On Mon, Jan 24, 2022 at 6:48 PM Lars Persson larper@axis.com wrote:
On 2022-01-24 06:56, Sumit Garg wrote:
Hi Lars,
On Thu, 20 Jan 2022 at 16:10, Lars Persson larper@axis.com wrote:
The addition of a shutdown hook by commit f25889f93184 ("optee: fix tee out of memory failure seen during kexec reboot") introduced a kernel shutdown regression that can be triggered after running the xtest suites.
Once the shutdown hook is called it is not possible to communicate any more with the supplicant process because the system is not scheduling task any longer. Thus if the optee driver shutdown path receives a supplicant RPC request from the OP-TEE we will deadlock the kernel's shutdown.
This unexpected event will in fact occur after the xtest suite has been run. It seems some cached SHM kept alive a context object which in turn kept alive a session towards a PTA or TA. Closing the session results in a socket RPC command being sent back from OP-TEE.
This sequence of events is captured by a 5.15 kernel annotated with extra prints:
Calling OPTEE_SMC_DISABLE_SHM_CACHE OPTEE_SMC_DISABLE_SHM_CACHE returned 0 freeing SHM ptr 0xFFFFFF8001079380 Calling OPTEE_SMC_DISABLE_SHM_CACHE OPTEE_SMC_DISABLE_SHM_CACHE returned 0 freeing SHM ptr 0xFFFFFF8001CC5580 Calling OPTEE_SMC_DISABLE_SHM_CACHE OPTEE_SMC_DISABLE_SHM_CACHE returned 0 freeing SHM ptr 0xFFFFFF8006308A80 Calling OPTEE_SMC_DISABLE_SHM_CACHE OPTEE_SMC_DISABLE_SHM_CACHE returned 0 freeing SHM ptr 0xFFFFFF8006308B00 optee: optee_handle_rpc: a0=0XFFFF0000 a1=0XA0 a2=0X0 optee: optee_handle_rpc: a0=0XFFFF0005 a1=0XFFFFFF80 a2=0X61E6500 optee: handle_rpc_func_cmd: cmd = 0XA optee_supp_thrd_req: func=0XA
This looks like another side effect (earlier known one is here [1]) of shared memory cache being allocated via RPC in a particular client's context. There is an appropriate fix from Jens here [2] to rather use driver internal tee_contex for RPC allocations. Can you try that and let us know if you still observe this issue?

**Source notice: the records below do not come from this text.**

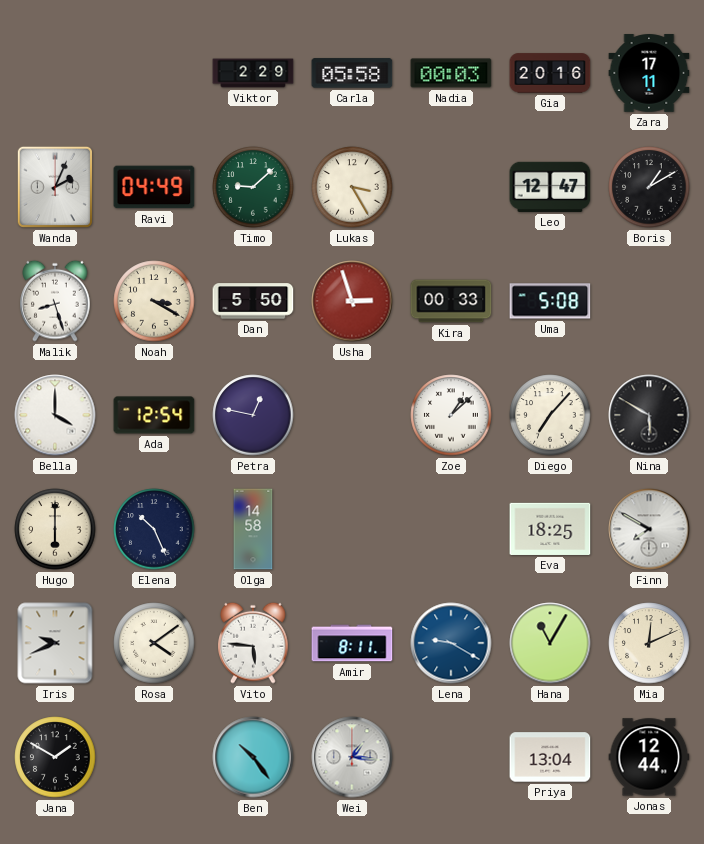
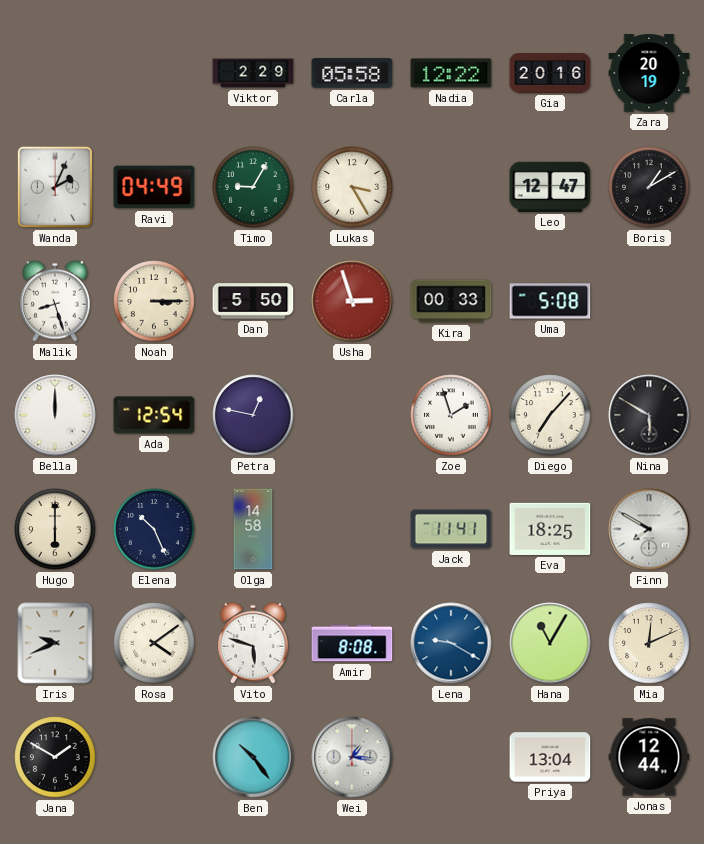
Nadia: 00:03 -> 12:22
Zara: 17:11 -> 20:19
Timo: 9:08 -> 9:05
Noah: 3:20 -> 3:15
Bella: 4:00 -> 12:00
Zoe: 1:08 -> 1:57
Jack: none -> 11:41
Vito: 5:46 -> 5:48
Amir: 8:11 -> 8:08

[1] https://github.com/OP-TEE/optee_os/issues/1918 https://github.com/OP-TEE/optee_os/issues/1918 [2] https://lore.kernel.org/lkml/20220114150824.3578829-8-jens.wiklander@linaro.... https://lore.kernel.org/lkml/20220114150824.3578829-8-jens.wiklander@linaro.org/
-Sumit
Indeed it seems this is the root cause. Backporting the patches to 5.15 also fixes our shutdown deadlock.
That's good to hear.
Nevertheless I prefer to have this extra guard in the supplicant interface to prevent other shutdown deadlocks in the future.
Yes, I agree, this still makes sense. Perhaps with an updated description to avoid unnecessary confusion when applied on top of my "tee: shared memory updates" patches.
Thanks, Jens